* **Goal of the exercise**: Which lines in the data below contain the string "DISTRIBUTED"? Show each one.

--------------------------------------------------

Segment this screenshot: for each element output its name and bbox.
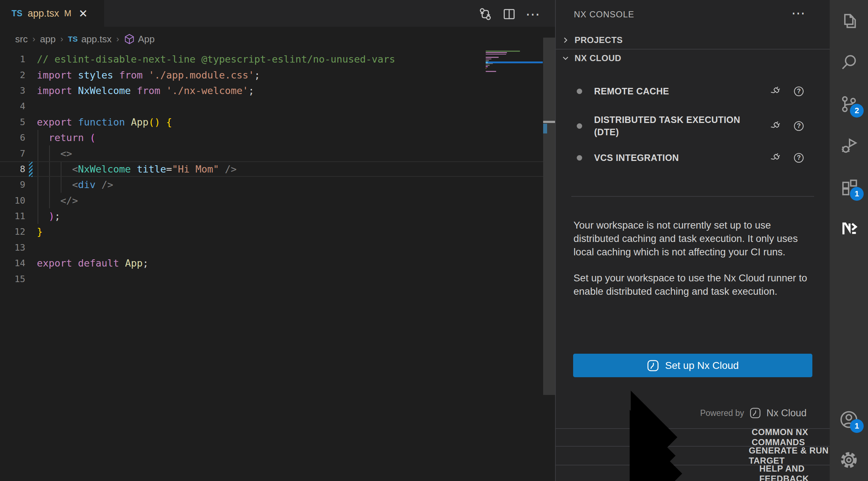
code-line[interactable]: 9 <div /> [0,177,543,192]
tab-app-tsx[interactable]: TS app.tsx M ✕ [0,0,104,27]
line-number: 15 [0,274,25,284]
status-dot-icon [577,89,582,94]
feature-vcs-integration[interactable]: VCS INTEGRATION ? [556,148,830,168]
status-paragraph: Set up your workspace to use the Nx Clou… [573,271,816,298]
status-dot-icon [577,123,582,129]
git-modified-badge: M [64,8,71,18]
explorer-icon[interactable] [839,12,858,30]
breadcrumb[interactable]: src › app › TS app.tsx › App [0,27,555,51]
tab-bar: TS app.tsx M ✕ [0,0,555,27]
breadcrumb-folder[interactable]: app [40,34,56,45]
editor-pane: TS app.tsx M ✕ ⋯ src › app › [0,0,555,481]
section-projects[interactable]: PROJECTS [556,32,830,48]
feature-dte[interactable]: DISTRIBUTED TASK EXECUTION (DTE) ? [556,108,830,143]
line-number: 13 [0,242,25,253]
connect-plug-icon[interactable] [770,120,781,132]
accounts-badge: 1 [850,419,864,433]
editor-scrollbar[interactable] [543,38,555,395]
breadcrumb-file[interactable]: app.tsx [81,34,112,45]
code-line[interactable]: 12} [0,224,543,239]
close-tab-icon[interactable]: ✕ [78,7,87,20]
feature-label: DISTRIBUTED TASK EXECUTION (DTE) [594,114,757,138]
code-text[interactable]: } [37,226,43,237]
powered-by-brand: Nx Cloud [766,408,807,419]
question-icon[interactable]: ? [793,152,804,163]
code-text[interactable]: return ( [37,132,96,143]
search-icon[interactable] [839,53,858,72]
code-text[interactable]: export function App() { [37,116,172,128]
code-line[interactable]: 13 [0,240,543,255]
code-line[interactable]: 5export function App() { [0,114,543,130]
code-text[interactable]: // eslint-disable-next-line @typescript-… [37,54,395,65]
code-line[interactable]: 11 ); [0,208,543,224]
code-text[interactable]: import styles from './app.module.css'; [37,69,260,81]
code-line[interactable]: 3import NxWelcome from './nx-welcome'; [0,83,543,98]
line-number: 1 [0,54,25,64]
status-dot-icon [577,155,582,161]
question-icon[interactable]: ? [793,86,804,97]
section-help-and-feedback[interactable]: HELP AND FEEDBACK [556,465,830,481]
tab-label: app.tsx [27,8,59,19]
symbol-cube-icon [124,34,135,44]
editor-more-actions-icon[interactable]: ⋯ [525,7,541,22]
minimap[interactable] [486,51,543,78]
code-text[interactable]: export default App; [37,257,149,269]
minimap-active-line [486,61,543,63]
line-number: 4 [0,101,25,111]
breadcrumb-folder[interactable]: src [15,34,28,45]
code-line[interactable]: 2import styles from './app.module.css'; [0,67,543,82]
svg-text:?: ? [797,122,801,129]
code-text[interactable]: ); [37,210,60,222]
chevron-down-icon [561,54,570,63]
settings-gear-icon[interactable] [839,451,858,469]
source-control-icon[interactable]: 2 [839,95,858,114]
code-lines[interactable]: 1// eslint-disable-next-line @typescript… [0,51,543,287]
typescript-file-icon: TS [68,35,78,43]
chevron-right-icon [561,376,755,481]
nx-console-icon[interactable] [839,220,858,238]
code-text[interactable]: <> [37,148,72,159]
code-line[interactable]: 14export default App; [0,255,543,271]
line-number: 7 [0,148,25,159]
divider [571,196,814,197]
code-text[interactable]: <NxWelcome title="Hi Mom" /> [37,163,237,175]
code-line[interactable]: 6 return ( [0,130,543,145]
code-line[interactable]: 15 [0,271,543,286]
connect-plug-icon[interactable] [770,152,781,163]
line-number: 10 [0,195,25,206]
panel-more-actions-icon[interactable]: ⋯ [791,5,806,21]
line-number: 9 [0,179,25,190]
status-paragraph: Your workspace is not currently set up t… [573,218,816,259]
code-text[interactable]: <div /> [37,179,113,190]
connect-plug-icon[interactable] [770,86,781,97]
breadcrumb-symbol[interactable]: App [138,34,155,45]
section-label: NX CLOUD [575,53,621,63]
line-number: 14 [0,258,25,268]
code-line[interactable]: 10 </> [0,193,543,208]
source-control-badge: 2 [850,104,864,118]
code-line[interactable]: 7 <> [0,145,543,161]
extensions-icon[interactable]: 1 [839,178,858,197]
feature-label: REMOTE CACHE [594,85,757,97]
accounts-icon[interactable]: 1 [839,410,858,429]
gutter-modified-indicator [29,162,33,177]
workspace-status-text: Your workspace is not currently set up t… [573,218,816,311]
feature-label: VCS INTEGRATION [594,152,757,164]
minimap-modified-marker [486,61,488,63]
code-text[interactable]: </> [37,195,78,206]
feature-remote-cache[interactable]: REMOTE CACHE ? [556,81,830,101]
code-text[interactable]: import NxWelcome from './nx-welcome'; [37,85,254,96]
run-debug-icon[interactable] [839,136,858,155]
code-line[interactable]: 8 <NxWelcome title="Hi Mom" /> [0,161,543,177]
typescript-file-icon: TS [12,9,22,18]
line-number: 5 [0,117,25,127]
open-changes-icon[interactable] [478,7,493,22]
code-line[interactable]: 4 [0,98,543,114]
split-editor-icon[interactable] [502,7,517,22]
activity-bar: 2 1 [830,0,868,481]
section-nx-cloud[interactable]: NX CLOUD [556,50,830,67]
question-icon[interactable]: ? [793,120,804,132]
overview-cursor-marker [543,121,555,123]
breadcrumb-separator-icon: › [60,34,63,44]
code-line[interactable]: 1// eslint-disable-next-line @typescript… [0,51,543,67]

--------------------------------------------------

* **Result of this task**:
feature-dte[interactable]: DISTRIBUTED TASK EXECUTION (DTE) ? [556,108,830,143]
feature-label: DISTRIBUTED TASK EXECUTION (DTE) [594,114,757,138]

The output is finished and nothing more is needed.